CODEWITHSUNDEEP
algorithmbinary-treered-black-tree
Bob Smith
Bob Smith

Reputation: 55

How to create red black tree with max height?

A red black tree has a max height of 2 * log(n+1) so if the number of nodes is 15, then the max height should be 2 * log(16) or 8. I've been trying to draw a red black tree with height 8 while using only 15 nodes but I am unable to do so without breaking the rules of a red black tree. How would I create a red black tree of height 8 using 15 nodes?

Upvotes: 3

Views: 8239

Answers (2)

trincot
trincot

Reputation: 350147

There are at least two reasons why the proof that h(root) ≤ 2·log2(n+1) does not yield a tight upper bound:

  1. It assumes that the "black-height" of the children of a node is one less than that of the node itself. This is a simplification, because it could well be the same (when the node is black and has red children).
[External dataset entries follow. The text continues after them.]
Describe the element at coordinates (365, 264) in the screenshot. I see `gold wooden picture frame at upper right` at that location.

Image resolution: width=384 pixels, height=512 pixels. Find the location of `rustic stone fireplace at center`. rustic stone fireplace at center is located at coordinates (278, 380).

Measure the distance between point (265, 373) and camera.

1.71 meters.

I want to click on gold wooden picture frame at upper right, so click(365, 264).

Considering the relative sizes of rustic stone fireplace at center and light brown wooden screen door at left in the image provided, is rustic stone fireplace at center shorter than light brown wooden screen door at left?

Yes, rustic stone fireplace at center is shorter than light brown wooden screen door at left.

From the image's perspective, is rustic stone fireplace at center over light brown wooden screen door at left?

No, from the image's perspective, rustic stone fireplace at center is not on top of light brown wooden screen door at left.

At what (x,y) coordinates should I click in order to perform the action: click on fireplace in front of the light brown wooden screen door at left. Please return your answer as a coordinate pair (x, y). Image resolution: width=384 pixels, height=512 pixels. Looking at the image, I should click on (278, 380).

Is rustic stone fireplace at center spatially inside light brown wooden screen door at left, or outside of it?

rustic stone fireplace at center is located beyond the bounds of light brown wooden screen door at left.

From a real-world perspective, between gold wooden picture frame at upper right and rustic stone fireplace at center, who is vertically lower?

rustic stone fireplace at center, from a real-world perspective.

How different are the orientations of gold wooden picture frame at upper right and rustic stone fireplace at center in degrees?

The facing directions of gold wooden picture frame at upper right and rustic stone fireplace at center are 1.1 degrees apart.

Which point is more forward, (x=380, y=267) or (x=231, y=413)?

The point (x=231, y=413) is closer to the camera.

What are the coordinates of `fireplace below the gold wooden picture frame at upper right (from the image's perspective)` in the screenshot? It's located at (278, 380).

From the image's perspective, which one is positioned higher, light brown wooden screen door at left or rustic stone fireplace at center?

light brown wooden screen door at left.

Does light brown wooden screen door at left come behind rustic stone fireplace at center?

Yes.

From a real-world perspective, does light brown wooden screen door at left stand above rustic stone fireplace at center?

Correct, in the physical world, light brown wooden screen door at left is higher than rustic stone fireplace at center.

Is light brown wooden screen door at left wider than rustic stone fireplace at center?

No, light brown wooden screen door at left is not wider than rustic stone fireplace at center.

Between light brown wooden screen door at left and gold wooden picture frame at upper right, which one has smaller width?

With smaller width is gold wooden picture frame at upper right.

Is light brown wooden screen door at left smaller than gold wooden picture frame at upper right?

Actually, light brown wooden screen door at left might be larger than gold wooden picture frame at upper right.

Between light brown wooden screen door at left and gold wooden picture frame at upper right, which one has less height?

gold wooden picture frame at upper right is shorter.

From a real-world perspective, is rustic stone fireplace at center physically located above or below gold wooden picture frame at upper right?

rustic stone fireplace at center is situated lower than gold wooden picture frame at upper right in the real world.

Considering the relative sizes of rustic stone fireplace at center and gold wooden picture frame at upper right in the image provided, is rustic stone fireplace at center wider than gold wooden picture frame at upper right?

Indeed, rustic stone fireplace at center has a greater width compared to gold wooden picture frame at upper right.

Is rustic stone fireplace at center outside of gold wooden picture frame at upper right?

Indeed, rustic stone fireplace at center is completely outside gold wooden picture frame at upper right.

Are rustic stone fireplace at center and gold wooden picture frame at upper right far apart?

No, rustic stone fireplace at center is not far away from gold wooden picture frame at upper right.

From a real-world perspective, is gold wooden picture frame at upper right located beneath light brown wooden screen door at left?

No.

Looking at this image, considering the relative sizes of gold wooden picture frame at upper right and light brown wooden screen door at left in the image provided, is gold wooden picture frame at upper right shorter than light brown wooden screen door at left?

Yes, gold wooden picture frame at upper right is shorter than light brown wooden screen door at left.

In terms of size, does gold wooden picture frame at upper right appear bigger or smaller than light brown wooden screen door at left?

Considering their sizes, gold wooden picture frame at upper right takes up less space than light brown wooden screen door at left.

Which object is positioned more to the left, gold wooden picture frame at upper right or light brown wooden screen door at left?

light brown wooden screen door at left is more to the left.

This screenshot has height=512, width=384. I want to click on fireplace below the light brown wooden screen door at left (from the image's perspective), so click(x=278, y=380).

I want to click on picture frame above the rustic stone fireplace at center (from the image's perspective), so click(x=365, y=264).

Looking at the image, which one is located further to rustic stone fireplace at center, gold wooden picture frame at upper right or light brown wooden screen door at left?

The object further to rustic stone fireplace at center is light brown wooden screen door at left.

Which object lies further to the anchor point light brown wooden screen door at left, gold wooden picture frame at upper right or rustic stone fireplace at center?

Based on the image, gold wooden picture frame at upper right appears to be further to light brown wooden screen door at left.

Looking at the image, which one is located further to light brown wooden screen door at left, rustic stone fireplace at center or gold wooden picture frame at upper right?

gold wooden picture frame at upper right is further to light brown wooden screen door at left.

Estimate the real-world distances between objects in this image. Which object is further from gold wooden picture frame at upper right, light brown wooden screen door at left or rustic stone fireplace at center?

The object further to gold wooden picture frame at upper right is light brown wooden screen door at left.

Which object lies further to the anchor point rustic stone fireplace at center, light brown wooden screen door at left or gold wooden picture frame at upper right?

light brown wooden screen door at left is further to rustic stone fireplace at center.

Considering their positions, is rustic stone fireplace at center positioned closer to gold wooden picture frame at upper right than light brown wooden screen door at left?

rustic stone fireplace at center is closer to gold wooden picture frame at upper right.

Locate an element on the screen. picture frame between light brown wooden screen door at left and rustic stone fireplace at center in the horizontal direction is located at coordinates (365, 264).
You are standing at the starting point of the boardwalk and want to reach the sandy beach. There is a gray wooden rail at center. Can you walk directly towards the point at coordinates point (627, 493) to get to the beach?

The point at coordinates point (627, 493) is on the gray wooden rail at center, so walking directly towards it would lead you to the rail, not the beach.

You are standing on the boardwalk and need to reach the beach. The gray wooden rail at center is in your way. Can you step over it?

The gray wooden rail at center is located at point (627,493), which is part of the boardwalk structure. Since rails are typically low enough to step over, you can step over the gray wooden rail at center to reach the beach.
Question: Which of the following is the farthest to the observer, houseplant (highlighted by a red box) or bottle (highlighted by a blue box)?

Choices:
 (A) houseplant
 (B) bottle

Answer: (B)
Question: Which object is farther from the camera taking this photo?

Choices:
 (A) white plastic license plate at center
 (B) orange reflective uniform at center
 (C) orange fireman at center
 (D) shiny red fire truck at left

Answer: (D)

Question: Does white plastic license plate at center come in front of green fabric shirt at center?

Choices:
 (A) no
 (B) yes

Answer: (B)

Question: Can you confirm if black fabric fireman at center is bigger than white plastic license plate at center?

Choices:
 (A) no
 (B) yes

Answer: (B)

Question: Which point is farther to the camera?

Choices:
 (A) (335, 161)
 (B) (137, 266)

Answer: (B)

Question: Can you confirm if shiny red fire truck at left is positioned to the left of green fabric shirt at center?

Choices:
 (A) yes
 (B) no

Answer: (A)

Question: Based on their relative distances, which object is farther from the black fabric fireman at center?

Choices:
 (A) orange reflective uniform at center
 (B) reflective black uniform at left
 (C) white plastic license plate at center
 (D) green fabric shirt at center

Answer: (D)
    As a consequence the number of internal nodes is getting a lower bound that is not as high as it in reality is, and thus the maximum height (derived from that) is not as low as in reality it is.

  2. It does not use all constraints that black-red trees must adhere to.

    It does use the properties that the root is black, and that a red node cannot have red children, and therefore "at least half of the nodes on any path from the root to a leaf are black".

    But... it does not take into account the restriction that the paths from the root to any of the leaves must all have the same number of black nodes.

    This constraint puts an additional limitation on the possible height of the tree, which this proof ignores.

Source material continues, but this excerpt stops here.